Tutorial: Uncertainty Quantification

Point predictions aren’t enough. Learn to generate prediction intervals with coverage guarantees.


Why Uncertainty Matters

A point prediction of “0.05” is meaningless without context:

  • Is the model confident? (interval: 0.04 - 0.06)

  • Or highly uncertain? (interval: -0.10 - 0.20)

Decisions require knowing what you don’t know.


Method 1: Split Conformal Prediction

Distribution-free intervals with finite-sample coverage guarantee.

from temporalcv import SplitConformalPredictor
import numpy as np
from sklearn.linear_model import Ridge

# Split data: train, calibration, test
train_end = 150
cal_end = 200

# Fit model
model = Ridge(alpha=1.0)
model.fit(X[:train_end], y[:train_end])

# Calibrate conformal predictor
cal_predictions = model.predict(X[train_end:cal_end])
cal_actuals = y[train_end:cal_end]

conformal = SplitConformalPredictor(alpha=0.10)  # 90% intervals
conformal.calibrate(cal_predictions, cal_actuals)

# Generate intervals for test set
test_predictions = model.predict(X[cal_end:])
intervals = conformal.predict_interval(test_predictions)

print(f"Interval width: {intervals.mean_width:.4f}")
print(f"Coverage: {intervals.coverage(y[cal_end:]):.1%}")

How It Works

  1. Compute residuals on calibration set: |y - ŷ|

  2. Find quantile q such that (1-α) of residuals are below q

  3. Interval: - q, ŷ + q]

Coverage Guarantee

For exchangeable data with n calibration points:

P(Y_new ∈ interval) ≥ 1 - α

Note: Time series violates exchangeability. Coverage may be approximate.


Method 2: Adaptive Conformal Prediction

Adjusts intervals online as new data arrives:

from temporalcv import AdaptiveConformalPredictor

# Initialize with historical errors
adaptive = AdaptiveConformalPredictor(alpha=0.10, gamma=0.05)
adaptive.initialize(cal_predictions, cal_actuals)

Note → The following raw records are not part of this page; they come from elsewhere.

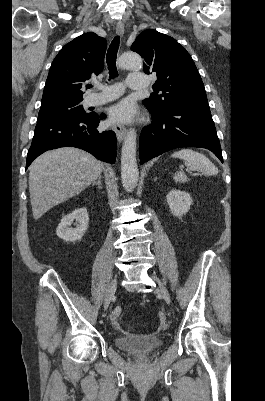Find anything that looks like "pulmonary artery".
<instances>
[{"instance_id": "obj_1", "label": "pulmonary artery", "mask_w": 265, "mask_h": 401, "mask_svg": "<svg viewBox=\"0 0 265 401\" xmlns=\"http://www.w3.org/2000/svg\"><path fill=\"white\" fill-rule=\"evenodd\" d=\"M146 81L147 78L143 72H131L128 77V88L130 90H145L147 87ZM107 87L104 88V92H101V95L90 96L89 102L94 105L104 104L118 98L122 94V91L118 90V88H121V83L110 81Z\"/></svg>"}]
</instances>
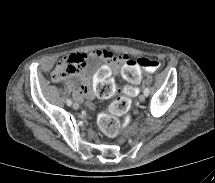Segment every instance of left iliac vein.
Wrapping results in <instances>:
<instances>
[{
  "instance_id": "left-iliac-vein-1",
  "label": "left iliac vein",
  "mask_w": 215,
  "mask_h": 183,
  "mask_svg": "<svg viewBox=\"0 0 215 183\" xmlns=\"http://www.w3.org/2000/svg\"><path fill=\"white\" fill-rule=\"evenodd\" d=\"M145 97H146L145 94H141V95L139 96V100H140V101H144V100H145Z\"/></svg>"
}]
</instances>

# Update as new observations arrive
for i, (pred, actual) in enumerate(zip(test_predictions, y[cal_end:])):
    # Get interval BEFORE seeing actual
    lower, upper = adaptive.predict_interval(pred)

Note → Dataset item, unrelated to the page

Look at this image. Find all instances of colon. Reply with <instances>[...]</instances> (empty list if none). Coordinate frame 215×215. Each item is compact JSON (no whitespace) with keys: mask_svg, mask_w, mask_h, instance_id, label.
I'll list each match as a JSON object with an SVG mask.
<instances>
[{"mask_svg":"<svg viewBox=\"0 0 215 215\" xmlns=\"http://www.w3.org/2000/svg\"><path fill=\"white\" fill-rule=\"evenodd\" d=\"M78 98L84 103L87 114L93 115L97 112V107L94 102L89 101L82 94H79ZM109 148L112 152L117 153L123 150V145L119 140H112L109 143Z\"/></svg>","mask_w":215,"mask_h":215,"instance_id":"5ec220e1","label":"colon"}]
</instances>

    # Update with actual (for next prediction)
    new_quantile = adaptive.update(pred, actual)

    if i < 5:
        print(f"t={i}: pred={pred:.3f}, interval=[{lower:.3f}, {upper:.3f}]")

When to Use

  • Distribution shift expected

  • Online learning scenarios

  • Long forecast horizons where calibration may drift


Method 3: Bootstrap Uncertainty

Non-parametric intervals from ensemble predictions:

from temporalcv import BootstrapUncertainty

bootstrap = BootstrapUncertainty(
    n_bootstrap=100,
    alpha=0.10,
    random_state=42
)

# Fit on calibration residuals
bootstrap.fit(cal_predictions, cal_actuals)

# Get intervals
intervals = bootstrap.predict_interval(test_predictions)

print(f"Bootstrap interval width: {intervals.mean_width:.4f}")
print(f"Coverage: {intervals.coverage(y[cal_end:]):.1%}")

Method 4: Bagging with Uncertainty

Time-series-aware bagging provides natural uncertainty estimates:

from temporalcv import create_block_bagger
from sklearn.linear_model import Ridge

# Create bagger with block bootstrap
bagger = create_block_bagger(
    base_model=Ridge(alpha=1.0),
    n_estimators=50,
    block_length=10,  # Preserve autocorrelation
    random_state=42
)

# Fit
bagger.fit(X[:train_end], y[:train_end])

# Get predictions with uncertainty
mean_pred, std_pred = bagger.predict_with_uncertainty(X[cal_end:])

# Or get intervals directly
mean_pred, lower, upper = bagger.predict_interval(X[cal_end:], alpha=0.10)

# Check coverage
coverage = np.mean((y[cal_end:] >= lower) & (y[cal_end:] <= upper))
print(f"Bagging coverage: {coverage:.1%}")

Bootstrap Strategies

Strategy

Use When

MovingBlockBootstrap

Standard time series

StationaryBootstrap

Varying block lengths needed

FeatureBagging

High-dimensional features


Evaluating Interval Quality

Coverage isn’t everything. Use multiple metrics:

from temporalcv import evaluate_interval_quality

quality = evaluate_interval_quality(intervals, y[cal_end:])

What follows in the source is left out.